Updated Kamplan to prepare for population surge

Oct 25, 2017 | 5:21 PM

KAMLOOPS — The last time the city’s ‘Kamplan’ was renewed was in 2004.

After years of public consultation and meetings, the City of Kamloops is set to unveil its new plan in the new year.

“It’s a very high-level document that talks about the future of our city over the next decade and how we want Kamloops to evolve,” said Kamloops Mayor Ken Christian. “We’ve had wide consultations everywhere from Tk’emlúps to Secwepemc to regional districts to neighbourhood groups.”

With the city’s population expected to reach 120-thousand by 2039, one of the key concerns to come out of the public consultations was the city being able to support its impending growth.

It’s an issue on the city’s radar as well.

“We want to stem urban sprawl, so we want to look at densification,” added Christian. “Where we’ve already invested in the infrastructure, the water, the sewer, the sidewalks, let’s increase the population density in those areas.”

One of the main focuses of the proposed Kamplan is to expand neighbourhoods in the Aberdeen area.

“Our southwest sector so Aberdeen or Pineview, those are areas that have traditionally been our single family development areas,” said Jason Locke, Community Planner Supervisor with the City of Kamloops.

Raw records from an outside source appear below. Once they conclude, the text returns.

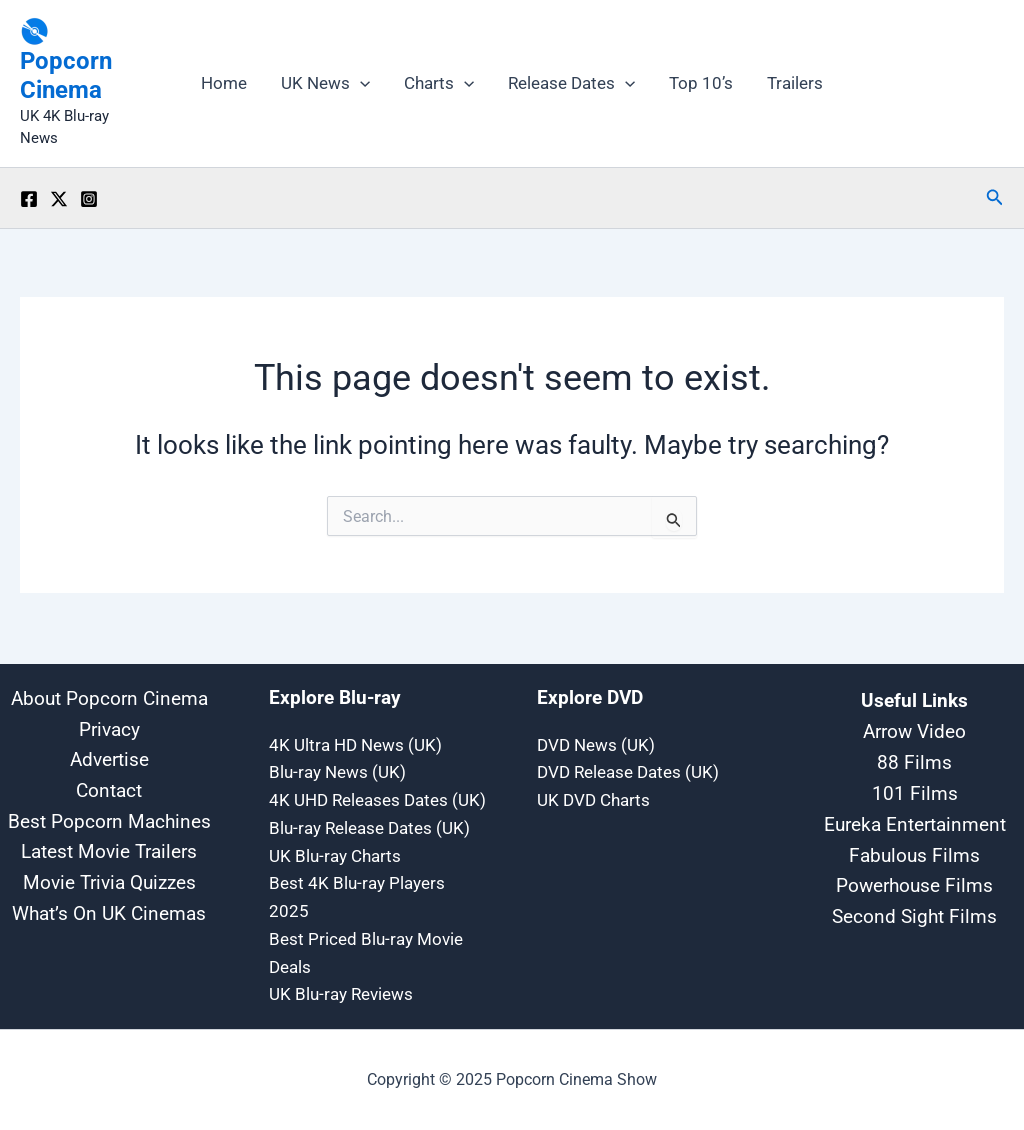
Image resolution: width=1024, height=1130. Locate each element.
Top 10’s (701, 83)
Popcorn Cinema (66, 75)
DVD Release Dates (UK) (628, 771)
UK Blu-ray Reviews (341, 995)
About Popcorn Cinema (109, 696)
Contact (109, 790)
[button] (995, 197)
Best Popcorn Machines (109, 822)
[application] (360, 83)
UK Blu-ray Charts (335, 855)
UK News (325, 83)
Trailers (795, 83)
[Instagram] (89, 199)
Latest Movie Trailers (109, 853)
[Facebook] (29, 199)
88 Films (914, 760)
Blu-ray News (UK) (337, 771)
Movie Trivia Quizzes (109, 884)
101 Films (915, 791)
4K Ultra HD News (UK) (355, 743)
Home (224, 83)
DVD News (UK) (596, 743)
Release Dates (571, 83)
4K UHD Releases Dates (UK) (377, 799)
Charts (439, 83)
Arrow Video (914, 729)
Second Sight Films (914, 914)
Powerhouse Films (914, 883)
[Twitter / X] (59, 199)
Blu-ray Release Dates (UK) (369, 827)
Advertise (109, 759)
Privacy (109, 728)
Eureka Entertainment (915, 822)
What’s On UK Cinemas (109, 916)
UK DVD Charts (593, 799)
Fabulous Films (914, 853)
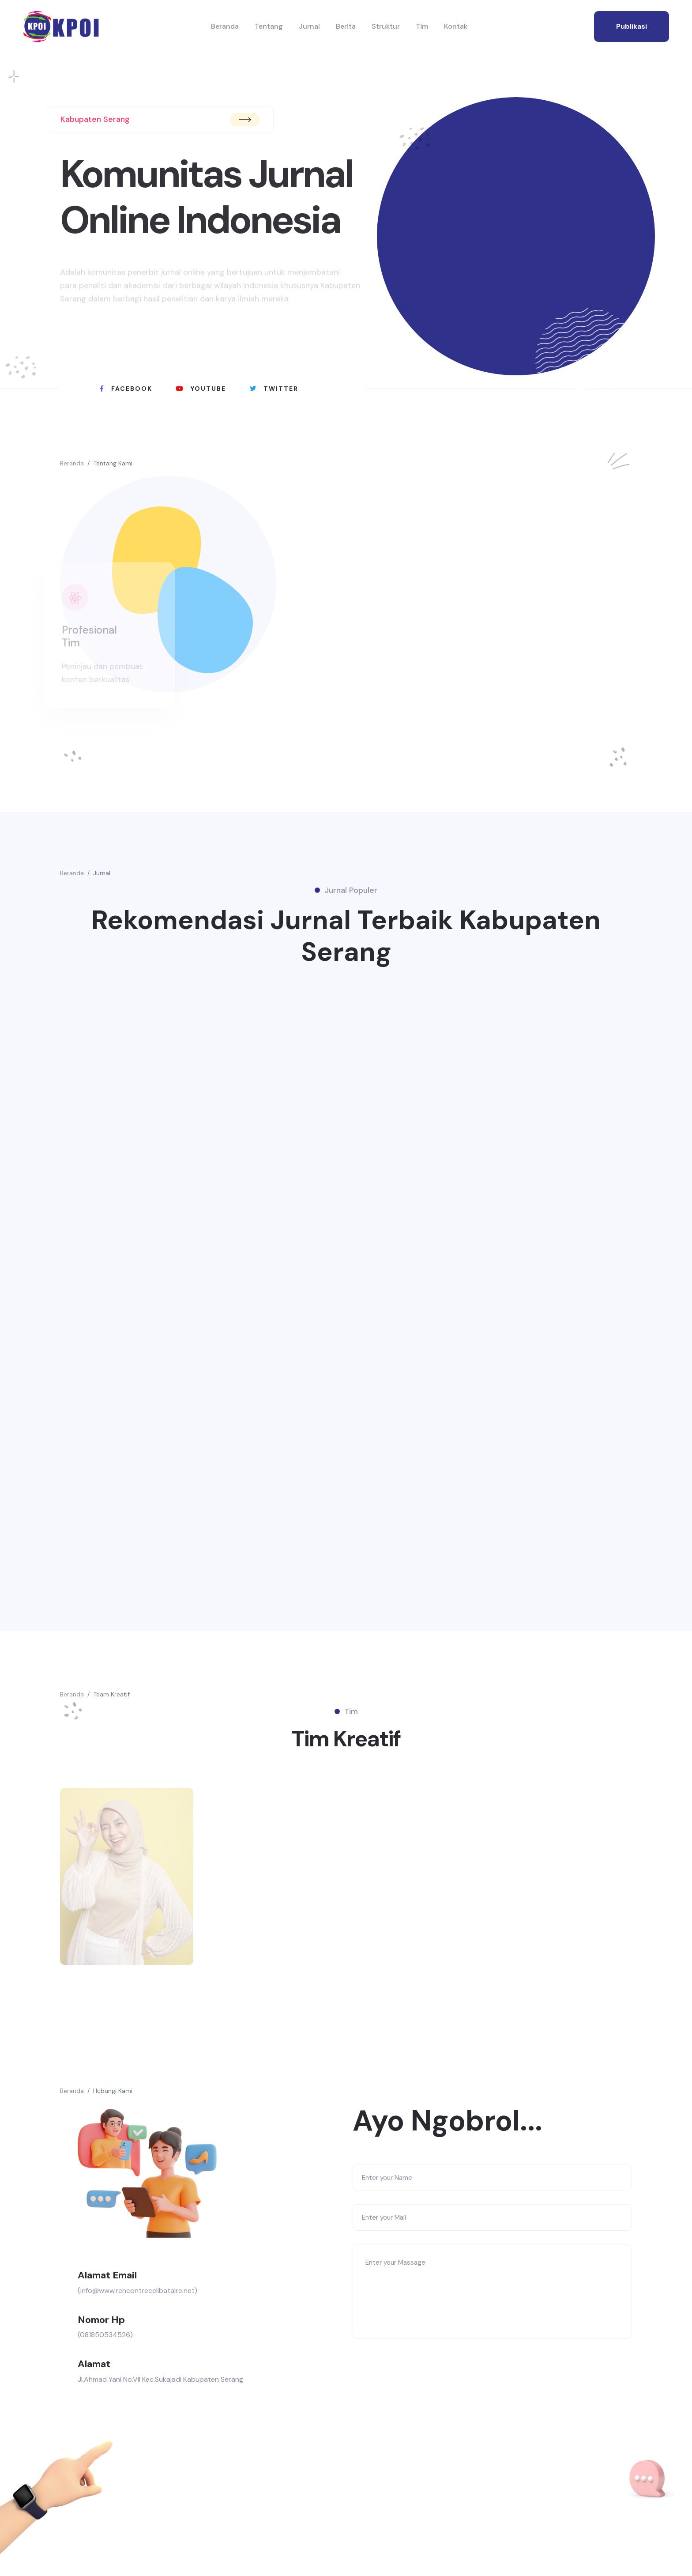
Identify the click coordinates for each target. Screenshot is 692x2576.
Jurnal (309, 26)
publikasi (631, 26)
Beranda (225, 26)
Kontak (455, 26)
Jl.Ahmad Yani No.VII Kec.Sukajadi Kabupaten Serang (160, 2379)
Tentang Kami (112, 463)
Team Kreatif (111, 1694)
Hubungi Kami (112, 2091)
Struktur (386, 26)
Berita (346, 26)
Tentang (269, 26)
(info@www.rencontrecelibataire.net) (137, 2290)
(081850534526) (105, 2334)
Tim (422, 26)
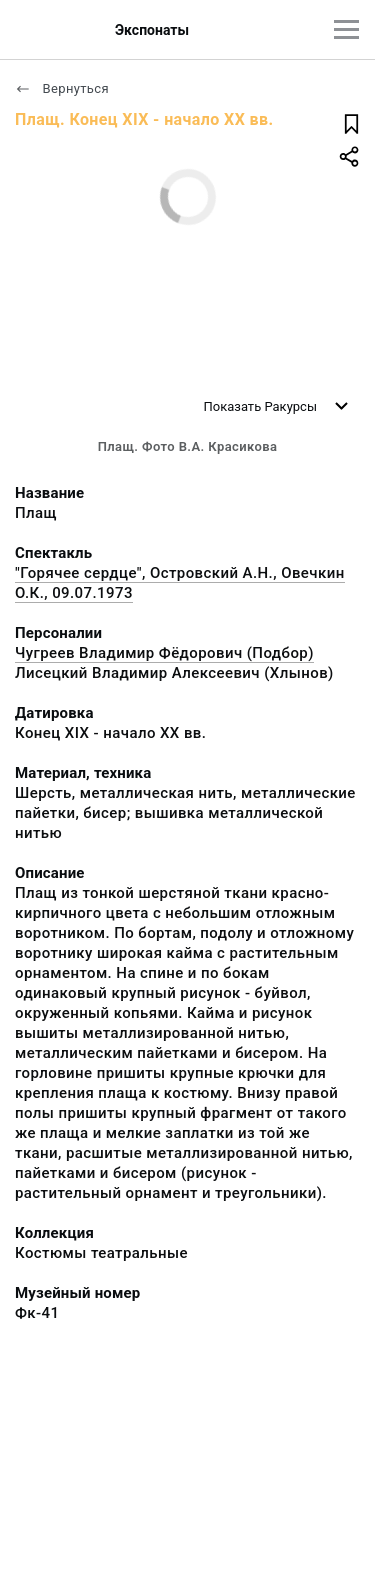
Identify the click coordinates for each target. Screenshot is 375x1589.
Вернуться (62, 88)
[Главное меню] (346, 29)
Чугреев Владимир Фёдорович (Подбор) (164, 653)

Another outlined plan is building more multi-family units in the downtown and North Shore.

“There are a few areas downtown that are currently being developed as multi-family and we’re starting to see more applications coming in for multi-family downtown,” said Locke. “Also in Lower Sahali we have the McGill Corridor where we have some new multi-family units going into the LandMark Heights building for example.”

By concentrating on building more multi-family developments downtown as well along the Tranquille Market Corridor, the city says it will be able to absorb at least 20 per cent of the projected population growth.

“Kamloops has been able to sustain a steady growth, we just want to manage that growth going forward,” said Christian. “Our forefathers have been very astute in terms of the infrastructure that they’ve left to us. The transportation networks in Kamloops that exist right now really allow us to move around the city quite easily.”

Still, Christian says there’s always room for improvement.

“Looking at things like road networks, a third crossing of the Thompson River, and issues related to widening of our main arterial routes in the city, those would be housed in a separate document but they all feed off of Kamplan so you have to really set the direction first.”

A final public input session is scheduled for the new year before the new plan is put into effect.